- **WHAT NEEDS TO BE DONE**: Looking through the records below, please work out how many lines contain "موصل". Give only that number.

Saved data entries
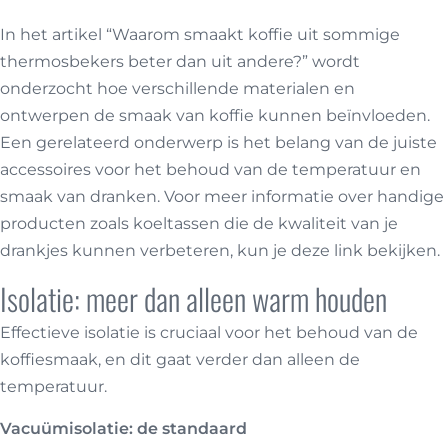
In het artikel “Waarom smaakt koffie uit sommige
thermosbekers beter dan uit andere?” wordt
onderzocht hoe verschillende materialen en
ontwerpen de smaak van koffie kunnen beïnvloeden.
Een gerelateerd onderwerp is het belang van de juiste
accessoires voor het behoud van de temperatuur en
smaak van dranken. Voor meer informatie over handige
producten zoals koeltassen die de kwaliteit van je
drankjes kunnen verbeteren, kun je deze
link
bekijken.
Isolatie: meer dan alleen warm houden
Effectieve isolatie is cruciaal voor het behoud van de
koffiesmaak, en dit gaat verder dan alleen de
temperatuur.
Vacuümisolatie: de standaard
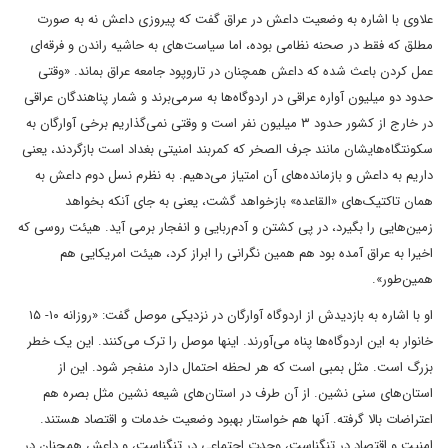
علاوی با اشاره به وضعیت داعش در عراق گفت که پیروزی داعش نه به صورت
مطلق که فقط در صحنه نظامی بوده، اما سیاست‌های به حاشیه راندن و فرقه‌ای
عمل کردن باعث شده که داعش همچنان در تاروپود جامعه عراق بماند. «وقتی
حدود دو میلیون آواره عراقی در اردوگاه‌ها به سرمی‌برند و شمار پناهندگان عراقی
در خارج از کشور حدود ۳ میلیون نفر است و وقتی نمی‌گذاریم برخی آوارگان به
سکونتگاه‌هایشان مانند جرف الصخر که کمربند امنیتی بغداد است بازگردند، یعنی
داریم به داعش و بازمانده‌های آن امتیاز می‌دهیم. به نظرم نسل دوم داعش به
همان تاکتیک‌های «القاعده» بازخواهد گشت، یعنی به جای آنکه بخواهد
زمین‌هایی را بگیرد، در پی کشتن و آدم‌ربایی و انفجار برمی آید. هیئت روسی که
اخیرا به عراق آمده بود هم همین نگرانی را ابراز کرد، هیئت امریکایی هم
همین‌طور».
او با اشاره به بازدیدش از اردوگاه آوارگان در نزدیکی موصل گفت: «روزانه ۱۰- ۱۵
خانوار به این اردوگاه‌ها پناه می‌آورند. اینها موصل را ترک می‌کنند. این یک خطر
بزرگ است. مثل بمبی است که هر لحظه احتمال دارد منفجر شود. این از
استان‌های سنی نشین. از آن طرف در استان‌های شیعه نشین مثل بصره هم
اعتراضات بالا گرفته. آنها هم خواستار بهبود وضعیت خدمات و اقتصاد هستند.
امنیت و اقتصاد در تنگناست، وحدت اجتماعی در تنگناست، و داعش همچنان در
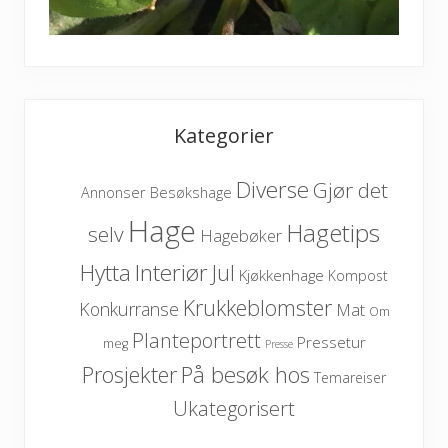
Kategorier
Diverse
Gjør det
Besøkshage
Annonser
Hage
Hagetips
selv
Hagebøker
Hytta
Interiør
Jul
Kjøkkenhage
Kompost
Krukkeblomster
Konkurranse
Mat
Om
Planteportrett
Pressetur
meg
Presse
På besøk hos
Prosjekter
Temareiser
Ukategorisert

- **EXERCISE RESULT**: 2